Top of Material provided

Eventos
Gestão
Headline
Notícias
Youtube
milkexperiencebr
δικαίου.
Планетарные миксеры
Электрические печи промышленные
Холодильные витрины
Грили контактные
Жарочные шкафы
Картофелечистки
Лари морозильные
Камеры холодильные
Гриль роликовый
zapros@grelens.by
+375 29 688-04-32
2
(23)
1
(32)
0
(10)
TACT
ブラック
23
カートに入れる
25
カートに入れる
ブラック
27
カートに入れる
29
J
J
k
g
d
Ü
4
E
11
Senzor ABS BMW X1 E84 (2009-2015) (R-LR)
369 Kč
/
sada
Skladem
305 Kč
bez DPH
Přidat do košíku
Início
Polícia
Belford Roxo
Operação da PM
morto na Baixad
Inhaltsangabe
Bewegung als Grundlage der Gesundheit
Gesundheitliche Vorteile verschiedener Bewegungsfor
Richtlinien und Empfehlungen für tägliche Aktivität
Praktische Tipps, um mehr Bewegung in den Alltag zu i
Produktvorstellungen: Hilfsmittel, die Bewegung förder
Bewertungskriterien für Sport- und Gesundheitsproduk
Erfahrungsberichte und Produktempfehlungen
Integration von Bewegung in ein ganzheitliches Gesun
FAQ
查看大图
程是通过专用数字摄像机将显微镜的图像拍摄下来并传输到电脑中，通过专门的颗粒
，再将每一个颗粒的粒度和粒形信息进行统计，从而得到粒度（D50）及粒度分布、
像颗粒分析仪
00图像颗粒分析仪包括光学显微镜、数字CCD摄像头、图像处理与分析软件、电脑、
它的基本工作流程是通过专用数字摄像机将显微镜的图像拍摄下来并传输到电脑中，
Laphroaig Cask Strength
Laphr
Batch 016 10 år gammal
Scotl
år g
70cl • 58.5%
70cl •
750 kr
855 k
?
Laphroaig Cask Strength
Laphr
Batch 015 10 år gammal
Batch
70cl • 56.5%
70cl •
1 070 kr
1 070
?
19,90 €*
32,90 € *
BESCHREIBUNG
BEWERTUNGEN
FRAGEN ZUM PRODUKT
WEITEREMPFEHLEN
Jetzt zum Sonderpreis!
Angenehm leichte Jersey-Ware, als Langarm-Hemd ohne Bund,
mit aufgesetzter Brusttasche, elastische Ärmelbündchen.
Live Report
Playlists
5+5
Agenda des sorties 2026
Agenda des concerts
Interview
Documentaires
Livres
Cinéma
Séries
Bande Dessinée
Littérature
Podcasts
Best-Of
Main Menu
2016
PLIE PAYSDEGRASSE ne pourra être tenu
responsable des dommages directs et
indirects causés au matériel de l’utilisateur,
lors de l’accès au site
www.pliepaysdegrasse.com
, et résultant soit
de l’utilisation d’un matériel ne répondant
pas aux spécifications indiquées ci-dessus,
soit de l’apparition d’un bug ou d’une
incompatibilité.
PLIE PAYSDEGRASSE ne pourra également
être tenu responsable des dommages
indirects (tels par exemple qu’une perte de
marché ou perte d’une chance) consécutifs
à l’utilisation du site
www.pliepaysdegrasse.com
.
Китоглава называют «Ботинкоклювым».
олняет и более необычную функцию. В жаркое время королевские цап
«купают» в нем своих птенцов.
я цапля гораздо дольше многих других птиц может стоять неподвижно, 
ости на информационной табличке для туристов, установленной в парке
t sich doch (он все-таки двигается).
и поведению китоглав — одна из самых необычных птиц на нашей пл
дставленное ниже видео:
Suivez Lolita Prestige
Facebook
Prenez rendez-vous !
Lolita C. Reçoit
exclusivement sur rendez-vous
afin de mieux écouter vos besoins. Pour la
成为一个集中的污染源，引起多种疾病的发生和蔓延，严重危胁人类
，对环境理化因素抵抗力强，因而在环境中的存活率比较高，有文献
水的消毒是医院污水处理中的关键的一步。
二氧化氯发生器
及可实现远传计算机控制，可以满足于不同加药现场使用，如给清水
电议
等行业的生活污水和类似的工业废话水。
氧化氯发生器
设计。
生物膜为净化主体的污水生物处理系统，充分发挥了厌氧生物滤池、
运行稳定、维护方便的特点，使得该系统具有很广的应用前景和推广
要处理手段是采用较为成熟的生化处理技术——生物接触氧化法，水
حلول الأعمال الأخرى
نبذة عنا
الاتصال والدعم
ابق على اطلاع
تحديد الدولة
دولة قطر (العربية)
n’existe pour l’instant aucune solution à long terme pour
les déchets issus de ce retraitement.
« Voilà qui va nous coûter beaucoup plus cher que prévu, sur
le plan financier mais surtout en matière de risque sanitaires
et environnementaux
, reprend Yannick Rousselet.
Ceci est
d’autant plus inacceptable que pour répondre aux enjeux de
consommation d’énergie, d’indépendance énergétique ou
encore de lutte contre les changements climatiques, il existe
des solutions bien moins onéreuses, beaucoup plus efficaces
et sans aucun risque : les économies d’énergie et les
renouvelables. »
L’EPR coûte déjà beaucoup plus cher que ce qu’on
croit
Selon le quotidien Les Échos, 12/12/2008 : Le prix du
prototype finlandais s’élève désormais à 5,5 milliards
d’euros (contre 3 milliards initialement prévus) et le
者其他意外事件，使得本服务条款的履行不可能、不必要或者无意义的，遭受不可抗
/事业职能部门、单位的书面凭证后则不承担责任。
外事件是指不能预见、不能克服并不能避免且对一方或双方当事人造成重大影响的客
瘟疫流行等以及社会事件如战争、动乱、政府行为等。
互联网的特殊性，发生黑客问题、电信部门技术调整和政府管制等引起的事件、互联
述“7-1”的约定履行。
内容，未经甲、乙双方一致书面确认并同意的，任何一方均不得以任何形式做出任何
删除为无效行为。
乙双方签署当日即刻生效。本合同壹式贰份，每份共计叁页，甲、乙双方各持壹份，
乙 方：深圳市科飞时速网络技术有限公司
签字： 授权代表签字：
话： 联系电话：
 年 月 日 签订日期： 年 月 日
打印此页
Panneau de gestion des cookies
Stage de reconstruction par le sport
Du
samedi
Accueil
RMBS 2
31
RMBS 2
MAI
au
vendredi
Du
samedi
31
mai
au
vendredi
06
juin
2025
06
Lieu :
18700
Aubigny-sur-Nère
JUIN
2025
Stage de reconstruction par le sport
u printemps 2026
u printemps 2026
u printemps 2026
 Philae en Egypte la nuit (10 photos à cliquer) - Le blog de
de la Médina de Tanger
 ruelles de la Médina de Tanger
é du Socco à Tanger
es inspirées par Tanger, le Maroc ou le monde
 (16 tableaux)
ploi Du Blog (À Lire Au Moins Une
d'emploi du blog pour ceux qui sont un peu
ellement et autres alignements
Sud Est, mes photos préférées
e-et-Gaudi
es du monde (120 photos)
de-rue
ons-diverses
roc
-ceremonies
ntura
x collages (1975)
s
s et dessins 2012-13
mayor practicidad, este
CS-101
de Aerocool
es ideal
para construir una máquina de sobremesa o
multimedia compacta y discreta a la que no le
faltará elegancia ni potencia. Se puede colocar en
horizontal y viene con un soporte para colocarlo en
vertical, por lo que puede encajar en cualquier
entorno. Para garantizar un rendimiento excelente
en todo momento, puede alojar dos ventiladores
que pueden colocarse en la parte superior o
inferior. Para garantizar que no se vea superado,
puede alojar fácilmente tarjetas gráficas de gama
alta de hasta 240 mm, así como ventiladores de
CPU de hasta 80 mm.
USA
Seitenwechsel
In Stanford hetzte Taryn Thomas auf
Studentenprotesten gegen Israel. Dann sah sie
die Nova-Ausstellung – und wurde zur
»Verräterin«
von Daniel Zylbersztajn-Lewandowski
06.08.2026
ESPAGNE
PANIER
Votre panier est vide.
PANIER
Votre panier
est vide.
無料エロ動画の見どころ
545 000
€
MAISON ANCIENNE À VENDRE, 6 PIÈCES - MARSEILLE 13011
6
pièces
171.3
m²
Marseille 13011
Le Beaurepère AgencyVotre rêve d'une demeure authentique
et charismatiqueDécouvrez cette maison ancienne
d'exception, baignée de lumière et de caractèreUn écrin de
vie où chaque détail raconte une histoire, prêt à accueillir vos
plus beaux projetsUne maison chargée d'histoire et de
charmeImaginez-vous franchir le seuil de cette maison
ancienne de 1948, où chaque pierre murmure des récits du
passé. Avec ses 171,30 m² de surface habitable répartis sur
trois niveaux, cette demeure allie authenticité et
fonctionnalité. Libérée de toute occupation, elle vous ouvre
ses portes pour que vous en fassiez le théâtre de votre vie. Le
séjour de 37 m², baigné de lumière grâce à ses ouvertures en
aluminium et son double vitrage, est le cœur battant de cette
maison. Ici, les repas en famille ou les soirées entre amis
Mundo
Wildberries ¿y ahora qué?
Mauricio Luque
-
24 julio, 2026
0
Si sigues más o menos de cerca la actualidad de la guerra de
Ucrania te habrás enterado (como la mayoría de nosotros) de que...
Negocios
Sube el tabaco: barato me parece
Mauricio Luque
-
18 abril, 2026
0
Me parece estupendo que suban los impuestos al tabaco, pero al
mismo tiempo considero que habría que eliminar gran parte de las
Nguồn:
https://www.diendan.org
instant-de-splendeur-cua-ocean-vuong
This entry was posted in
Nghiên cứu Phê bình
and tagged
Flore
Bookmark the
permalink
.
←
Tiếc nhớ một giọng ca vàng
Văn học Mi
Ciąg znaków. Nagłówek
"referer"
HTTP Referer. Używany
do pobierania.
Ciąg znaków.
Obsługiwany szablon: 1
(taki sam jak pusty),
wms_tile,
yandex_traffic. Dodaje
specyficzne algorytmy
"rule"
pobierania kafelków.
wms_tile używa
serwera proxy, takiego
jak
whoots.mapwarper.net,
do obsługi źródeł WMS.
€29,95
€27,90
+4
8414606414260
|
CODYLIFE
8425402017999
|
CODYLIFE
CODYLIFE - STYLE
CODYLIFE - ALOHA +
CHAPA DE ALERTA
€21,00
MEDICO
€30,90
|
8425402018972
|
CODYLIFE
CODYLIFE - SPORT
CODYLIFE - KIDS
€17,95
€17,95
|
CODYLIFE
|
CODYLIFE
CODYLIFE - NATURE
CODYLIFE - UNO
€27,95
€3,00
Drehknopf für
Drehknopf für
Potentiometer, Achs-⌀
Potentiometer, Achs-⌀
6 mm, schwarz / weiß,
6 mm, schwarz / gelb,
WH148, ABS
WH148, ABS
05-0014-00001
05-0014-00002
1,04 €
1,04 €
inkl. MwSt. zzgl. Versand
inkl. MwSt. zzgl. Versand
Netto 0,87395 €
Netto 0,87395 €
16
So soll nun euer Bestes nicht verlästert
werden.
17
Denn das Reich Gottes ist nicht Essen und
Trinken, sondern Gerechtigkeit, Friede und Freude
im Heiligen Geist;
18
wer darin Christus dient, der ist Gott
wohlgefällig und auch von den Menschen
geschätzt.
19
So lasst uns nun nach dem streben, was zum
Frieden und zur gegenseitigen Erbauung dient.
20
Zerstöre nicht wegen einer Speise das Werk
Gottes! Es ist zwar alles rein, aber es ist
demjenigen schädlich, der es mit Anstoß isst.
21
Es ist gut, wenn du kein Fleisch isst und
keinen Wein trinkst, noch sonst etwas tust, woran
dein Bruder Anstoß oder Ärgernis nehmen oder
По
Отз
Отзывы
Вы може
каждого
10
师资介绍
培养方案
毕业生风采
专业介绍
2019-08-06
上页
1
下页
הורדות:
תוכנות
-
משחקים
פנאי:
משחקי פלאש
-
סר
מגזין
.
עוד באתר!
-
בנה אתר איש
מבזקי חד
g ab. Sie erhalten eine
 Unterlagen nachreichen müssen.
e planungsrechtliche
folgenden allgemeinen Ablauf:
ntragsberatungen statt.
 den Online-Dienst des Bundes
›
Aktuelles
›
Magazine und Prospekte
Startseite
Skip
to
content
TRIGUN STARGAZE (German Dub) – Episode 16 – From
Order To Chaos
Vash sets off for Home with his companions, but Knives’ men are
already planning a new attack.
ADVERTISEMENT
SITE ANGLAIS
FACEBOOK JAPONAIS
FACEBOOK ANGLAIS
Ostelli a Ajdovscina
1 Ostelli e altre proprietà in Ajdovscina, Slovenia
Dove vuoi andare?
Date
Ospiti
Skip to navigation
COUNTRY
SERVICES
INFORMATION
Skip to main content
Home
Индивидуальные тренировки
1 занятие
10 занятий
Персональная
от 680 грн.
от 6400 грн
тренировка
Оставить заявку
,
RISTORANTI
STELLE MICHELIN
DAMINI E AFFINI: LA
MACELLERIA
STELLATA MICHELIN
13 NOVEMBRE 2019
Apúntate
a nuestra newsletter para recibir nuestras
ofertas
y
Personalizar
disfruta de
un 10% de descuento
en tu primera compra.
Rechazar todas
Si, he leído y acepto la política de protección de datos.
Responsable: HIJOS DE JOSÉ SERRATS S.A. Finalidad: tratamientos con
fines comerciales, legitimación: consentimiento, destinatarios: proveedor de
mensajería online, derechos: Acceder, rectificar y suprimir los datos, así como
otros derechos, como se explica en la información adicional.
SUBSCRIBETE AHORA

Bottom of Material provided

_Work task_
The required answer is the exact run of lines above starting at the line with "pas aux spécifications" and ending at the line with "нем своих птенцов.", with both ends present.

_Answer for the task_
pas aux spécifications indiquées ci-dessus,
soit de l’apparition d’un bug ou d’une
incompatibilité.
PLIE PAYSDEGRASSE ne pourra également
être tenu responsable des dommages
indirects (tels par exemple qu’une perte de
marché ou perte d’une chance) consécutifs
à l’utilisation du site
www.pliepaysdegrasse.com
.
Китоглава называют «Ботинкоклювым».
олняет и более необычную функцию. В жаркое время королевские цап
«купают» в нем своих птенцов.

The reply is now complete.